THE DATA START

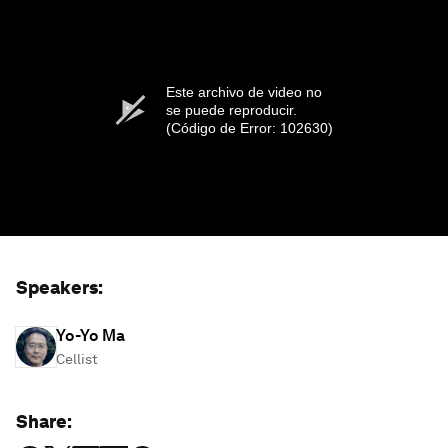
Este archivo de video no
se puede reproducir.
(Código de Error: 102630)
Speakers:
Yo-Yo Ma
Cellist
Share:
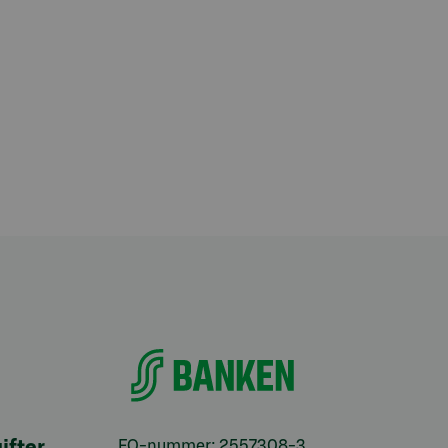
ifter
FO-nummer: 2557308-3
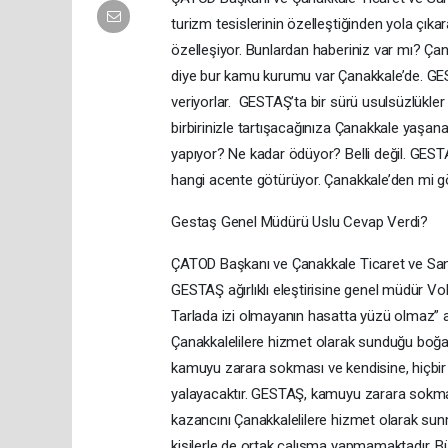
turizm tesislerinin özelleştiğinden yola çıkar
özelleşiyor. Bunlardan haberiniz var mı? Ça
diye bur kamu kurumu var Çanakkale’de. GEST
veriyorlar. GESTAŞ’ta bir sürü usulsüzlükle
birbirinizle tartışacağınıza Çanakkale yaşan
yapıyor? Ne kadar ödüyor? Belli değil. GEST
hangi acente götürüyor. Çanakkale’den mi göt
Gestaş Genel Müdürü Uslu Cevap Verdi?
ÇATOD Başkanı ve Çanakkale Ticaret ve San
GESTAŞ ağırlıklı eleştirisine genel müdür V
Tarlada izi olmayanın hasatta yüzü olmaz” 
Çanakkalelilere hizmet olarak sunduğu boğa
kamuyu zarara sokması ve kendisine, hiçbir 
yalayacaktır. GESTAŞ, kamuyu zarara sokma
kazancını Çanakkalelilere hizmet olarak su
kişilerle de ortak çalışma yapmamaktadır. Büf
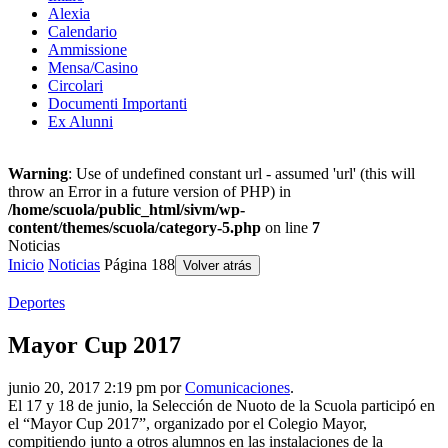
Alexia
Calendario
Ammissione
Mensa/Casino
Circolari
Documenti Importanti
Ex Alunni
Warning
: Use of undefined constant url - assumed 'url' (this will
throw an Error in a future version of PHP) in
/home/scuola/public_html/sivm/wp-
content/themes/scuola/category-5.php
on line
7
Noticias
Inicio
Noticias
Página 188
Volver atrás
Deportes
Mayor Cup 2017
junio 20, 2017 2:19 pm por
Comunicaciones
.
El 17 y 18 de junio, la Selección de Nuoto de la Scuola participó en
el “Mayor Cup 2017”, organizado por el Colegio Mayor,
compitiendo junto a otros alumnos en las instalaciones de la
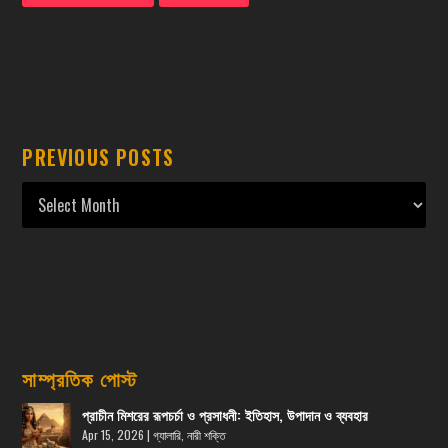
PREVIOUS POSTS
সাম্প্রতিক পোস্ট
প্রাচীন মিশরের রূপচর্চা ও প্রসাধনী: ইতিহাস, উপাদান ও ব্যবহার
Apr 15, 2026
|
গ্যালারি
,
নারী শক্তি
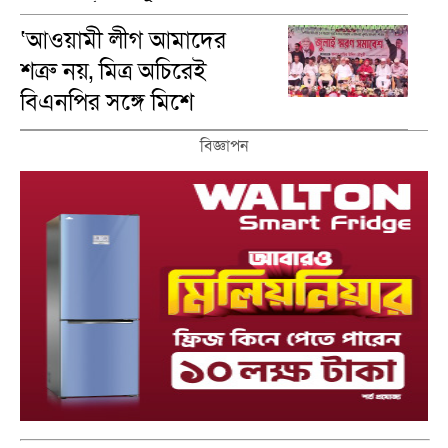
গ্রুপ নির্ণয়
‘আওয়ামী লীগ আমাদের
শত্রু নয়, মিত্র অচিরেই
বিএনপির সঙ্গে মিশে
যাবে’—দিরাইয়ে এমপি
বিজ্ঞাপন
নাছির চৌধুরী।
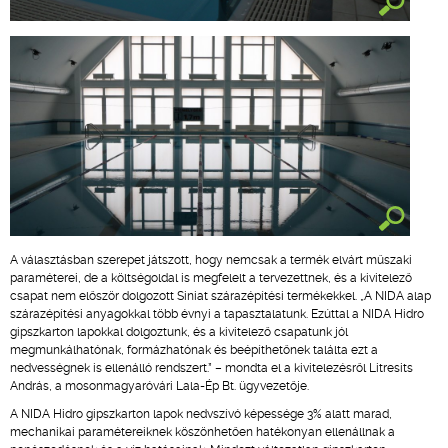
A választásban szerepet játszott, hogy nemcsak a termék elvárt műszaki
paraméterei, de a költségoldal is megfelelt a tervezettnek, és a kivitelező
csapat nem először dolgozott Siniat szárazépítési termékekkel. „A NIDA alap
szárazépítési anyagokkal több évnyi a tapasztalatunk. Ezúttal a NIDA Hidro
gipszkarton lapokkal dolgoztunk, és a kivitelező csapatunk jól
megmunkálhatónak, formázhatónak és beépíthetőnek találta ezt a
nedvességnek is ellenálló rendszert.” – mondta el a kivitelezésről Litresits
András, a mosonmagyaróvári Lala-Ép Bt. ügyvezetője.
A NIDA Hidro gipszkarton lapok nedvszívó képessége 3% alatt marad,
mechanikai paramétereiknek köszönhetően hatékonyan ellenállnak a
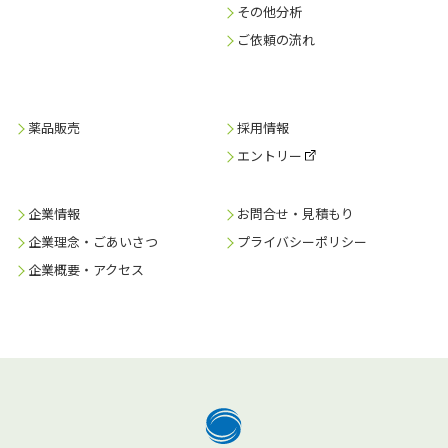
その他分析
ご依頼の流れ
薬品販売
採用情報
エントリー
企業情報
お問合せ・見積もり
企業理念・ごあいさつ
プライバシーポリシー
企業概要・アクセス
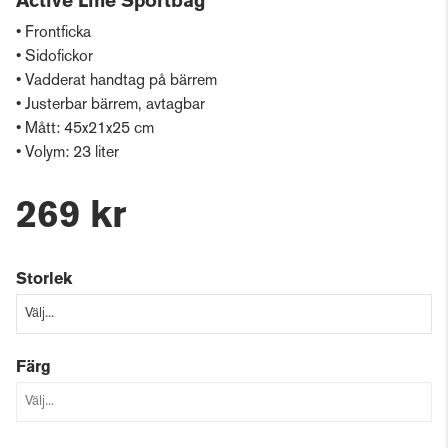
Active Line Sportbag
• Frontficka
• Sidofickor
• Vadderat handtag på bärrem
• Justerbar bärrem, avtagbar
• Mått: 45x21x25 cm
• Volym: 23 liter
269 kr
Storlek
Färg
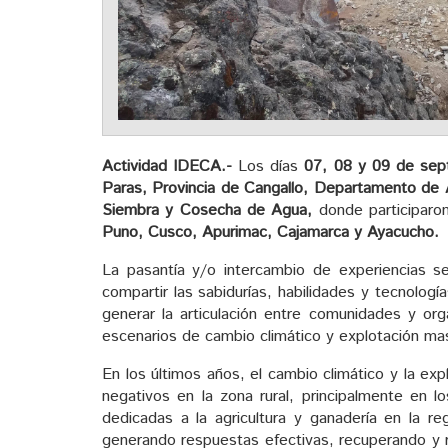
Actividad IDECA.-
Los días
07, 08 y 09 de sep
Paras, Provincia de Cangallo, Departamento de 
Siembra y Cosecha de Agua,
donde participaro
Puno, Cusco, Apurimac, Cajamarca y Ayacucho.
La pasantía y/o intercambio de experiencias se
compartir las sabidurías, habilidades y tecnolo
generar la articulación entre comunidades y org
escenarios de cambio climático y explotación mas
En los últimos años, el cambio climático y la ex
negativos en la zona rural, principalmente en l
dedicadas a la agricultura y ganadería en la re
generando respuestas efectivas, recuperando y r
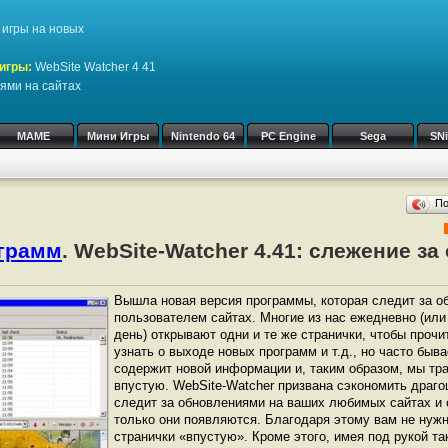
игры на новых
игры:
WebSite Watcher 4 41
ями на сайтах
MAME
Мини Игры
Nintendo 64
PC Engine
Sega
SN
П
ограмм
. WebSite-Watcher 4.41: слежение з
Вышла новая версия программы, которая следит за 
пользователем сайтах. Многие из нас ежедневно (или
день) открывают одни и те же странички, чтобы прочи
узнать о выходе новых программ и т.д., но часто бывае
содержит новой информации и, таким образом, мы тр
впустую. WebSite-Watcher призвана сэкономить драг
следит за обновлениями на ваших любимых сайтах и 
только они появляются. Благодаря этому вам не нужн
странички «впустую». Кроме этого, имея под рукой та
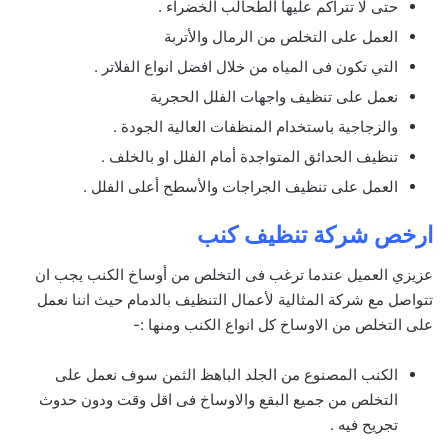
حتى لا تتراكم عليها الطحالب الخضراء .
العمل على التخلص من الرمال والأتربة
التي تكون فى المياه من خلال افضل انواع الفلاتر .
نعمل على تنظيف واجهات الفلل الحجرية
والزجاجية باستخدام المنظفات العالية الجودة .
تنظيف الحدائق المتواجدة أمام الفلل او بالخلف .
العمل على تنظيف الجراجات والأسطح أعلى الفلل .
ارخص شركة تنظيف كنب
عزيزي العميل عندما ترغب فى التخلص من أوساخ الكنب يجب ان
تتواصل مع شركة المثالية لأعمال التنظيف بالدمام حيث اننا نعمل
على التخلص من الاوساخ كل انواع الكنب ومنها :-
الكنب المصنوع من الجلد الباهظ الثمن سوف نعمل على
التخلص من جميع البقع والاوساخ فى اقل وقت ودون حدوث
تجريح فيه .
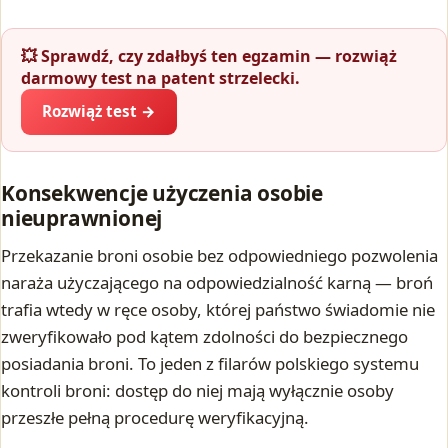
💥 Sprawdź, czy zdałbyś ten egzamin — rozwiąż
darmowy test na patent strzelecki.
Rozwiąż test →
Konsekwencje użyczenia osobie
nieuprawnionej
Przekazanie broni osobie bez odpowiedniego pozwolenia
naraża użyczającego na odpowiedzialność karną — broń
trafia wtedy w ręce osoby, której państwo świadomie nie
zweryfikowało pod kątem zdolności do bezpiecznego
posiadania broni. To jeden z filarów polskiego systemu
kontroli broni: dostęp do niej mają wyłącznie osoby
przeszłe pełną procedurę weryfikacyjną.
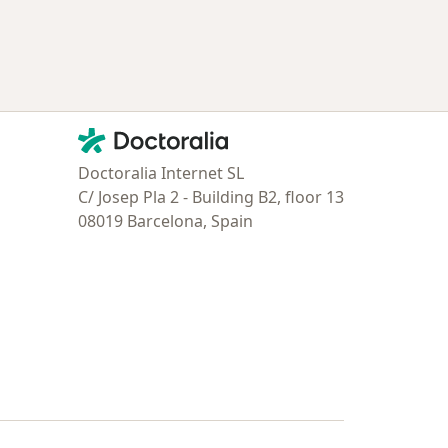
Contacto
Doctoralia - Página de inicio
Doctoralia Internet SL
C/ Josep Pla 2 - Building B2, floor 13
08019 Barcelona, Spain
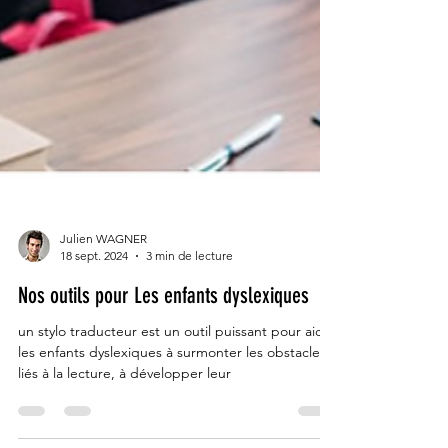
Julien WAGNER
18 sept. 2024
3 min de lecture
Nos outils pour Les enfants dyslexiques
un stylo traducteur est un outil puissant pour aider
les enfants dyslexiques à surmonter les obstacles
liés à la lecture, à développer leur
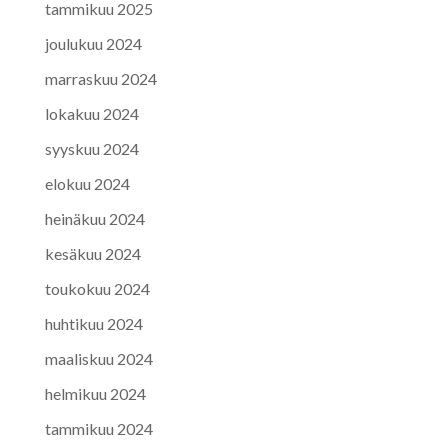
tammikuu 2025
joulukuu 2024
marraskuu 2024
lokakuu 2024
syyskuu 2024
elokuu 2024
heinäkuu 2024
kesäkuu 2024
toukokuu 2024
huhtikuu 2024
maaliskuu 2024
helmikuu 2024
tammikuu 2024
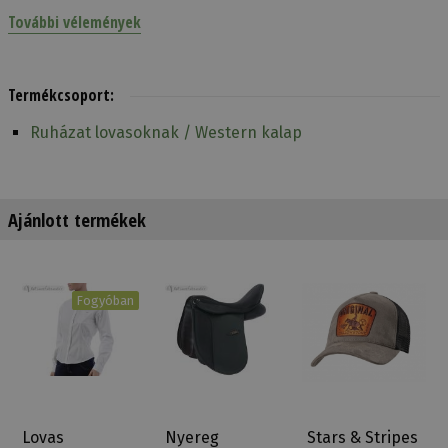
További vélemények
Termékcsoport:
Ruházat lovasoknak / Western kalap
Ajánlott termékek
Fogyóban
Lovas
Nyereg
Stars & Stripes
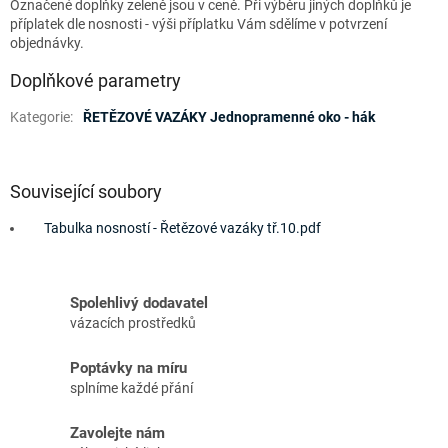
Označené doplňky zeleně jsou v ceně. Při výběru jiných doplňků je
příplatek dle nosnosti - výši příplatku Vám sdělíme v potvrzení
objednávky.
Doplňkové parametry
Kategorie
:
ŘETĚZOVÉ VAZÁKY Jednopramenné oko - hák
Související soubory
Tabulka nosností - Řetězové vazáky tř.10.pdf
Spolehlivý dodavatel
vázacích prostředků
Poptávky na míru
splníme každé přání
Zavolejte nám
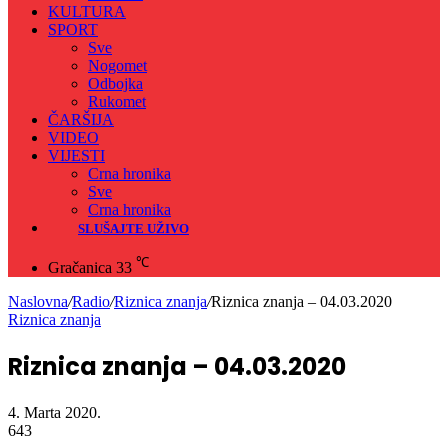
KULTURA
SPORT
Sve
Nogomet
Odbojka
Rukomet
ČARŠIJA
VIDEO
VIJESTI
Crna hronika
Sve
Crna hronika
SLUŠAJTE UŽIVO
℃
Gračanica
33
Naslovna
/
Radio
/
Riznica znanja
/
Riznica znanja – 04.03.2020
Riznica znanja
Riznica znanja – 04.03.2020
4. Marta 2020.
643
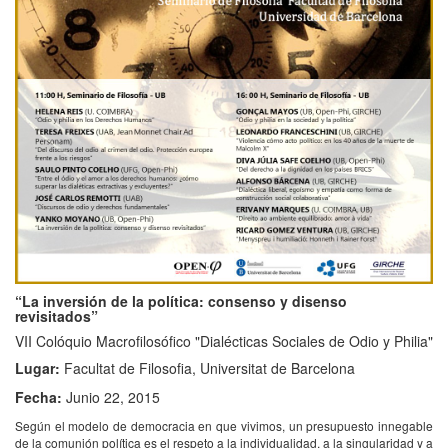
“La inversión de la política: consenso y disenso
revisitados”
VII Colóquio Macrofilosófico "Dialécticas Sociales de Odio y Philia"
Lugar:
Facultat de Filosofia, Universitat de Barcelona
Fecha:
Junio 22, 2015
Según el modelo de democracia en que vivimos, un presupuesto innegable
de la comunión política es el respeto a la individualidad, a la singularidad y a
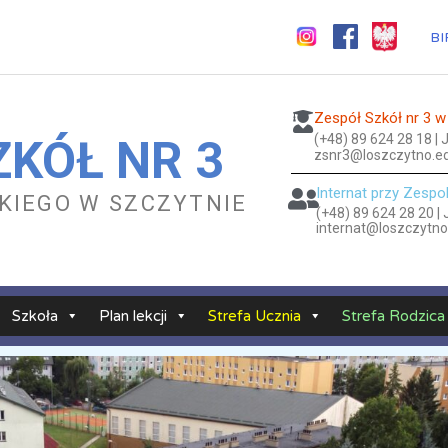
BI
Zespół Szkół nr 3 w
(+48) 89 624 28 18 |
ZKÓŁ NR 3
zsnr3@loszczytno.ed
Internat przy Zespo
ESKIEGO W SZCZYTNIE
(+48) 89 624 28 20 |
internat@loszczytno
Szkoła
Plan lekcji
Strefa Ucznia
Strefa Rodzica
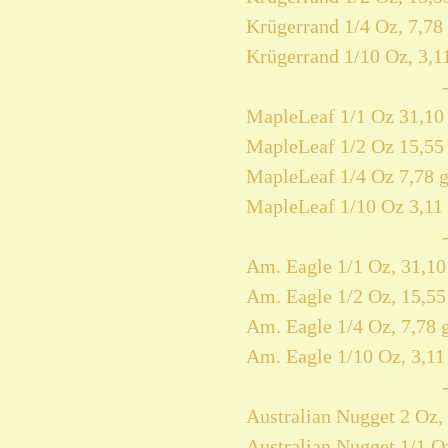
Krügerrand 1/4 Oz, 7,78 
Krügerrand 1/10 Oz, 3,11
MapleLeaf 1/1 Oz 31,10 
MapleLeaf 1/2 Oz 15,55 
MapleLeaf 1/4 Oz 7,78 g
MapleLeaf 1/10 Oz 3,11 
Am. Eagle 1/1 Oz, 31,10
Am. Eagle 1/2 Oz, 15,55
Am. Eagle 1/4 Oz, 7,78 
Am. Eagle 1/10 Oz, 3,11
Australian Nugget 2 Oz, 
Australian Nugget 1/1 Oz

THE DATA END

WHAT YOU WILL DO:
A single number is expected: how many lines in the records contain the string "الكنب".

SOLUTION TO THE EXERCISE:
3